(Saved entries)
▼▼▼

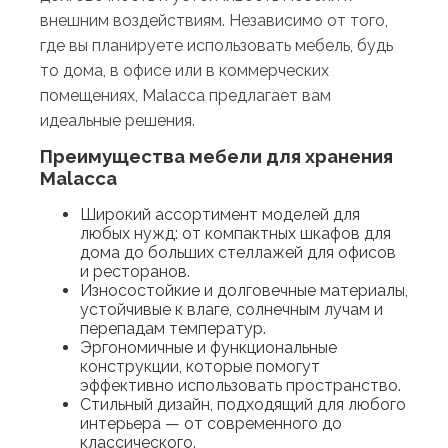
внешним воздействиям. Независимо от того,
где вы планируете использовать мебель, будь
то дома, в офисе или в коммерческих
помещениях, Malacca предлагает вам
идеальные решения.
Преимущества мебели для хранения
Malacca
Широкий ассортимент моделей для
любых нужд: от компактных шкафов для
дома до больших стеллажей для офисов
и ресторанов.
Износостойкие и долговечные материалы,
устойчивые к влаге, солнечным лучам и
перепадам температур.
Эргономичные и функциональные
конструкции, которые помогут
эффективно использовать пространство.
Стильный дизайн, подходящий для любого
интерьера — от современного до
классического.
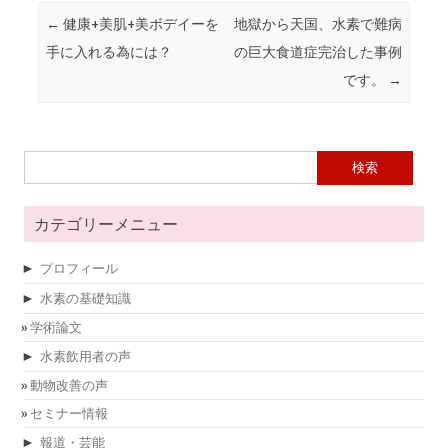
投稿ナビゲーション
←
健康+美肌+美ボデイーを
地獄から天国、水素で難病
手に入れる為には？
の巨大食道症完治した事例
です。
→
検索:
カテゴリーメニュー
►
プロフィール
►
水素の基礎知識
学術論文
►
水素飲用者の声
動物改善の声
セミナー情報
►
報道・芸能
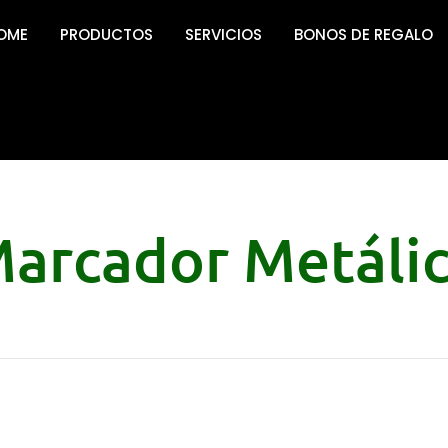
OME
PRODUCTOS
SERVICIOS
BONOS DE REGALO
arcador Metáli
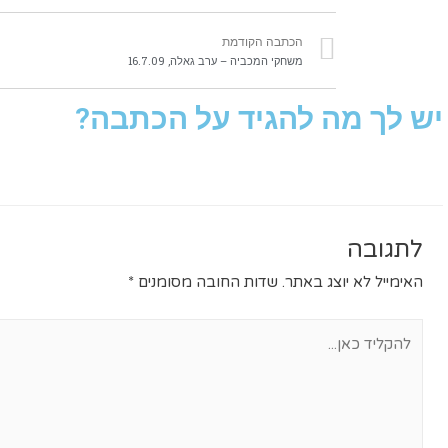
הכתבה הקודמת
משחקי המכביה – ערב גאלה, 16.7.09
יש לך מה להגיד על הכתבה?
לתגובה
האימייל לא יוצג באתר.
שדות החובה מסומנים
*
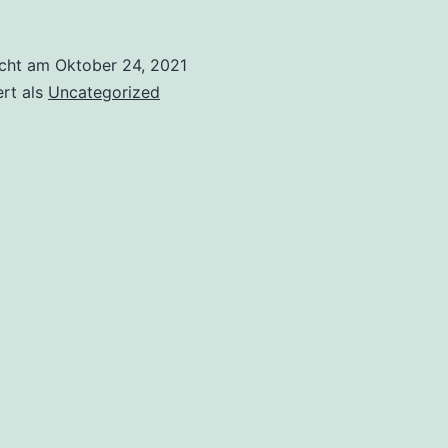
icht am
Oktober 24, 2021
ert als
Uncategorized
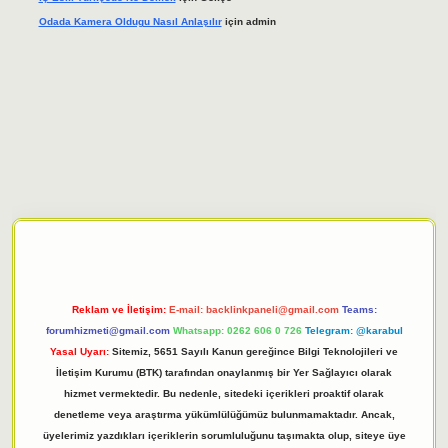
Odada Kamera Oldugu Nasıl Anlaşılır
için
admin
iriş adresi
tulipbett.net
Reklam ve İletişim:
E-mail:
backlinkpaneli@gmail.com
Teams:
forumhizmeti@gmail.com
Whatsapp: 0262 606 0 726
Telegram: @karabul
Yasal Uyarı:
Sitemiz, 5651 Sayılı Kanun gereğince Bilgi Teknolojileri ve
İletişim Kurumu (BTK) tarafından onaylanmış bir Yer Sağlayıcı olarak
hizmet vermektedir. Bu nedenle, sitedeki içerikleri proaktif olarak
denetleme veya araştırma yükümlülüğümüz bulunmamaktadır. Ancak,
üyelerimiz yazdıkları içeriklerin sorumluluğunu taşımakta olup, siteye üye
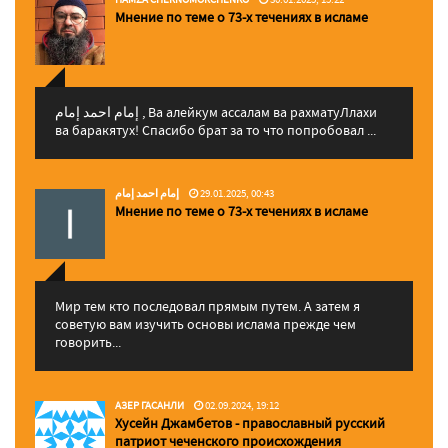
Мнение по теме о 73-х течениях в исламе
إمام احمد إمام , Ва алейкум ассалам ва рахматуЛлахи
ва баракятух! Спасибо брат за то что попробовал ...
إمام احمد إمام
29.01.2025, 00:43
Мнение по теме о 73-х течениях в исламе
Мир тем кто последовал прямым путем. А затем я
советую вам изучить основы ислама прежде чем
говорить...
АЗЕР ГАСАНЛИ
02.09.2024, 19:12
Хусейн Джамбетов - православный русский
патриот чеченского происхождения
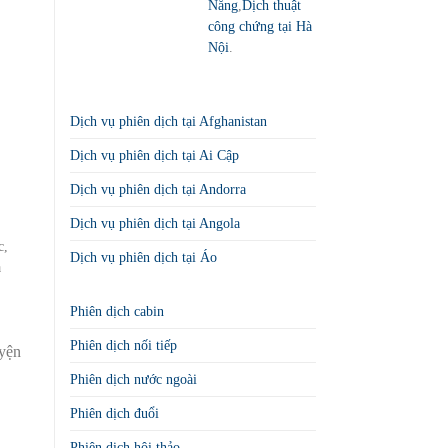
Nẵng
,
Dịch thuật
công chứng tại Hà
Nội
.
Dịch vụ phiên dịch tại Afghanistan
Dịch vụ phiên dịch tại Ai Cập
Dịch vụ phiên dịch tại Andorra
Dịch vụ phiên dịch tại Angola
c,
Dịch vụ phiên dịch tại Áo
à
Phiên dịch cabin
Phiên dịch nối tiếp
yện
Phiên dịch nước ngoài
Phiên dịch đuổi
Phiên dịch hội thảo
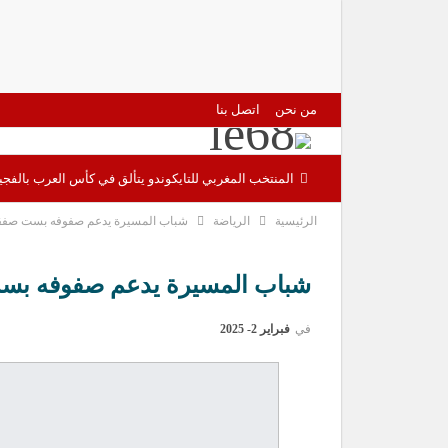
من نحن
اتصل بنا
المنتخب المغربي للتايكوندو يتألق في كأس العرب بالفجيرة ويحرز 12 ميدالية منها 8 ذه
الرئيسية
الرياضة
شباب المسيرة يدعم صفوفه بست صفقات
شباب المسيرة يدعم صفوفه بست
في
فبراير 2- 2025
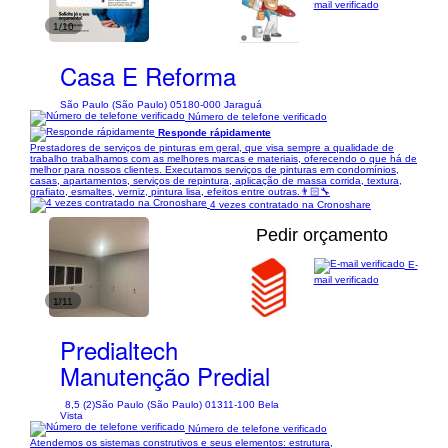
mail verificado
1/10
Casa E Reforma
São Paulo (São Paulo) 05180-000 Jaraguá
Número de telefone verificado
Responde rápidamente
Prestadores de serviços de pinturas em geral, que visa sempre a qualidade de
trabalho trabalhamos com as melhores marcas e materiais, oferecendo o que há de
melhor para nossos clientes. Executamos serviços de pinturas em condomínios,
casas, apartamentos, serviços de repintura, aplicação de massa corrida, textura,
grafiato, esmaltes, verniz, pintura lisa, efeitos entre outras.👨🏻‍🔧
4 vezes contratado na Cronoshare
Pedir orçamento
E-
mail verificado
1/11
Predialtech
Manutenção Predial
8,5 (2)
São Paulo (São Paulo) 01311-100 Bela
Vista
Número de telefone verificado
Atendemos os sistemas construtivos e seus elementos: estrutura,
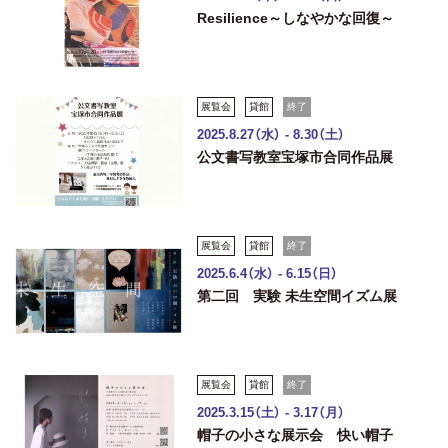
Resilience～しなやかな回復～
展覧会
貸館
終了
2025.8.27（水） - 8.30（土）
公文書写教室宝塚市合同作品展
展覧会
貸館
終了
2025.6.4（水） - 6.15（日）
第二回 実験 未生空間イズム展
展覧会
貸館
終了
2025.3.15（土） - 3.17（月）
帽子の小さな展示会 快い帽子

▲▲▲

_Exercise_: In the entries above, identify each line that includes the string "использовать", then copy it.

_Expected output_:
где вы планируете использовать мебель, будь
эффективно использовать пространство.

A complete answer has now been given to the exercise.